【No727】取引相場のない株式の時価に関する所得税基本通達の改正について

 取引相場のない株式を譲渡する場合の時価について争われていた裁判で、令和2年3月24日の最高裁判決で納税者敗訴が確定しました。そして、この判決を受けて、国税庁は、パブリックコメントを求めたうえで、8月28日に所得税基本通達59-6の改正を公表し、取引相場のない株式の時価の算定においては、譲渡直前における株主構成によって譲渡人が同族株主に該当するか等を判定することを明らかにしました。さらに、今回の意見募集に対する回答を踏まえ、今後、国税庁のホームページにて解説が掲載される予定です。

1.「取引相場のない株式の譲渡時の価額」に関する最高裁判決の概要

 平成19年8月にA社(取引相場のない株式、大会社)の代表取締役である甲が保有する株式を配当還元価額(1株当たり75円)でB社へ譲渡しました。これに対して、所轄税務署長は類似業種比準価額(1株当たり2,990円、その後2,505円に修正)が時価であることから、本件譲渡は時価の2分の1に満たない価格での譲渡、いわゆる低額譲渡に当たるとして、類似業種比準価額によって譲渡収入金額を計算すべきとする更正処分及び過少申告加算税の賦課決定を行いました。

 本件では、譲渡所得に対する課税の場面において配当還元方式を用いることとなるのは、譲渡前か譲渡後のいずれの株主構成によって判定するのかが争われました。原処分庁は譲渡人の譲渡直前の議決権割合によって判断すべきであり、そうすると甲は15%以上のグループに属し、5%以上の議決権を有していることから、少数株主には該当せず、原則的評価方式によるべきと主張しました。これに対し、納税者は、譲渡後においては、議決権割合が15%未満のグループに該当することから配当還元方式が時価であると主張しました。

 その結果、第1審では納税者敗訴、控訴審で納税者勝訴に転じたものの、上告審では納税者が敗訴し、国の主張が認められた結果となりました。

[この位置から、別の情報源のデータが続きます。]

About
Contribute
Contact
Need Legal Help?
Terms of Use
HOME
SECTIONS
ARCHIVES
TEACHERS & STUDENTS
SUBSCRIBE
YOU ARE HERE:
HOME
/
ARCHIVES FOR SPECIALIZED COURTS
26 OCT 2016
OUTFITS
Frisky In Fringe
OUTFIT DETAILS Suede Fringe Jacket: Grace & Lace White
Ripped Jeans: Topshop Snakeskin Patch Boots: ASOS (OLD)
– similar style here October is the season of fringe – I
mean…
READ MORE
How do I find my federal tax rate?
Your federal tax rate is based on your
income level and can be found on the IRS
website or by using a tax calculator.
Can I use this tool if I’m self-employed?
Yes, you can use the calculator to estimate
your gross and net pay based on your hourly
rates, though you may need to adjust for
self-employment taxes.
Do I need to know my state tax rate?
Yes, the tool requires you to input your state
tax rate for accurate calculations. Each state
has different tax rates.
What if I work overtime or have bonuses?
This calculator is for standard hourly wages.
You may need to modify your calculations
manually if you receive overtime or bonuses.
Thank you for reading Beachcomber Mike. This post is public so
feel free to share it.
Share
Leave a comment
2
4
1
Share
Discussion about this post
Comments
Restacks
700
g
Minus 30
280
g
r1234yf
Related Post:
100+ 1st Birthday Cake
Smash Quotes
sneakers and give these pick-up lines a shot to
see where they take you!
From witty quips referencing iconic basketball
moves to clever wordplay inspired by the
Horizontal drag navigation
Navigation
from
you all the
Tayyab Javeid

 最高裁では、本件通達の定めは、譲渡所得に対する課税と相続税等との性質の差異に応じた取扱いをすることとし、少数株主に該当するか否かについても当該株式を譲渡した株主について判断すべきことをいう趣旨のものということができると判断し、国側の主張を認めるとされました。

2.所得税基本通達59-6の改正

 最高裁判決では国側が勝訴したものの、裁判官からの補足意見として、本件通達の作成手法については、分かりやすさという観点から改善されることが望ましい等の指摘がなされたことから、本件通達の改正が行われることとなりました。

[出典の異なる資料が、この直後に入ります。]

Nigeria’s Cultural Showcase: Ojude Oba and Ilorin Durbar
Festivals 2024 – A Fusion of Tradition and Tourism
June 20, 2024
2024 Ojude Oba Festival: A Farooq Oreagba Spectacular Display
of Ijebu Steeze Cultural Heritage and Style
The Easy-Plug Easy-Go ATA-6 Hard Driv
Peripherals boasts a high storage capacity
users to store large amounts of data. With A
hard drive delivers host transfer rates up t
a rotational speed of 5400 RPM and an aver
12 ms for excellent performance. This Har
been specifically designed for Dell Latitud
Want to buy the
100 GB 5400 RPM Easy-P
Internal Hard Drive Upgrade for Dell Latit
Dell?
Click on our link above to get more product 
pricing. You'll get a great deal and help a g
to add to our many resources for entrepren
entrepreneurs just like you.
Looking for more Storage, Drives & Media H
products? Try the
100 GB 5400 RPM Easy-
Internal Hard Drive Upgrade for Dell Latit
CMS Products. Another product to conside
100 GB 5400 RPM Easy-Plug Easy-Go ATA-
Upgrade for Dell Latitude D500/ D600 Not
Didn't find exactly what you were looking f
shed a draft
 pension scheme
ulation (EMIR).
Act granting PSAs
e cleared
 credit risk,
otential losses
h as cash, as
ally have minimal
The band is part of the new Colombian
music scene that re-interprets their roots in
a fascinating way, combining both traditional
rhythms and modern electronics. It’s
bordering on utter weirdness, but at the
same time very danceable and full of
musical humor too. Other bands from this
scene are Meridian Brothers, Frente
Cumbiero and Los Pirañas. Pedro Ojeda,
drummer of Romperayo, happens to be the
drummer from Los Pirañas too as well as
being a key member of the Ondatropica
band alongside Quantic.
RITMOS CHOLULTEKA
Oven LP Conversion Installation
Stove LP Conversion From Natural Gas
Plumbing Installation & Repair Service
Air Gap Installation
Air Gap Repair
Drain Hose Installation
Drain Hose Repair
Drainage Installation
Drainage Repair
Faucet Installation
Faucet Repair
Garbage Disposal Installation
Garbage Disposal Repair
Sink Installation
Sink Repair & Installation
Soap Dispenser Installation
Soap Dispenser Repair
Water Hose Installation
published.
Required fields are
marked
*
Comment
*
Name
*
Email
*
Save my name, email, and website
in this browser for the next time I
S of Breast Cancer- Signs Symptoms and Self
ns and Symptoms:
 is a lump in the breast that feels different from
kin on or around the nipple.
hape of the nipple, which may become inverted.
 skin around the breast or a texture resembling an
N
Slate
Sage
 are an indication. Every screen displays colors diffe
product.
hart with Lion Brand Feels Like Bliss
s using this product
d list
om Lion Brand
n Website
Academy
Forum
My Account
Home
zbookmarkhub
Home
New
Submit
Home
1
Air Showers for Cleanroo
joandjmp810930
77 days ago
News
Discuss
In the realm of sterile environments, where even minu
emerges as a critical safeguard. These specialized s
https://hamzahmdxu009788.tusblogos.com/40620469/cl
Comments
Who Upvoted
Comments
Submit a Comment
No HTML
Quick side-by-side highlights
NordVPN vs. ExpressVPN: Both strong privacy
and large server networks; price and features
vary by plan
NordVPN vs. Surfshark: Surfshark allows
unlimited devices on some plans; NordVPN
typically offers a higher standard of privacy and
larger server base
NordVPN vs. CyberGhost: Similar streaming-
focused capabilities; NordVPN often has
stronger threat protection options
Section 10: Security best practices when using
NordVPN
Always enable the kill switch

 取引相場のない株式のみなし譲渡課税における時価は、その株式の「1株当たりの純資産価額等を参酌して通常取引されると認められる価額」によることとされていますが、この価額は財産評価基本通達に定める評価方法を用いることとされています。ただし、相続等の場合には「取得後」の株主構成によって同族株主や中心的な同族株主等に該当するかを判定し、原則的評価方式か配当還元方式のいずれで評価するかを判断することとされていますが、所得税法においては「株式を譲渡又は贈与した個人」が「株式の譲渡又は贈与直前」において有する株式で評価方法を判定することが明確化されました。

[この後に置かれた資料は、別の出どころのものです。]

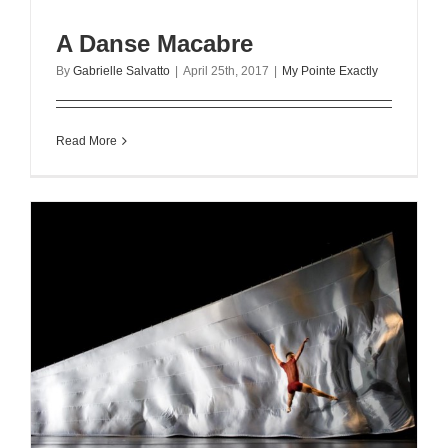
A Danse Macabre
By
Gabrielle Salvatto
|
April 25th, 2017
|
My Pointe Exactly
Read More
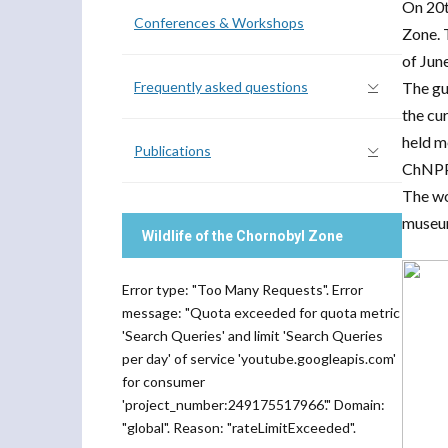
On 20t
Conferences & Workshops
Zone. 
of Jun
Frequently asked questions
The gu
the cu
held m
Publications
ChNPP 
The wo
museum
Wildlife of the Chornobyl Zone
Error type: "Too Many Requests". Error
message: "Quota exceeded for quota metric
'Search Queries' and limit 'Search Queries
per day' of service 'youtube.googleapis.com'
for consumer
'project_number:249175517966'." Domain:
"global". Reason: "rateLimitExceeded".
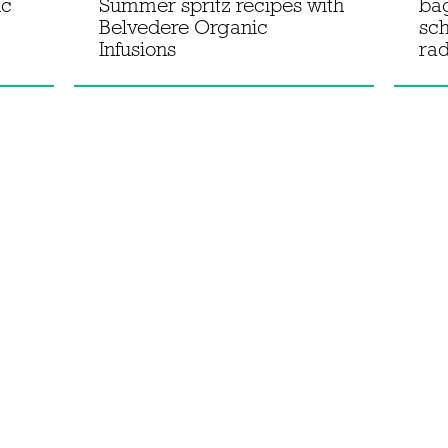
ic
Summer spritz recipes with
ba
Belvedere Organic
sc
Infusions
rad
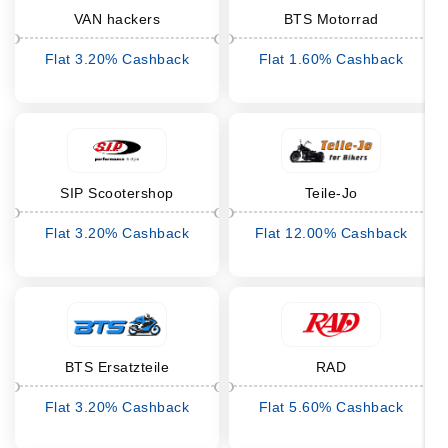
VAN hackers
BTS Motorrad
Flat 3.20% Cashback
Flat 1.60% Cashback
SIP Scootershop
Teile-Jo
Flat 3.20% Cashback
Flat 12.00% Cashback
BTS Ersatzteile
RAD
Flat 3.20% Cashback
Flat 5.60% Cashback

 また、中心的な同族株主に該当する場合には、当該発行会社は常に「小会社」に該当するものとして評価することとされていますが、この場合においても、同様に「譲渡又は贈与直前」の株主構成によって判定することが明確化されています。

3.取引相場のない株式の時価の算定における斟酌割合

 意見募集に対する回答で明らかとなったこととして、取引相場のない株式の時価を算定するにあたり、譲渡人が発行会社にとって「中心的な同族株主に該当する場合」には、常に「小会社」に該当するものとして評価することとされていますが、これは、類似業種比準価額と純資産価額を併用する場合の比率に限ってのことであって、類似業種比準価額の計算において用いる斟酌割合については、会社の規模に応じた斟酌割合として大会社は0.7、中会社は0.6、小会社は0.5を用いることが明らかとされました。

4.純資産価額方式における子会社株式の評価方法

 取引相場のない株式の時価の算出で純資産価額方式による評価をする場合において、その発行会社が有している子会社株式は、その発行会社が「中心的な同族株主」に該当するときには、その子会社株式は「小会社」に該当するものとして評価することが意見募集に対する回答として明らかにされました。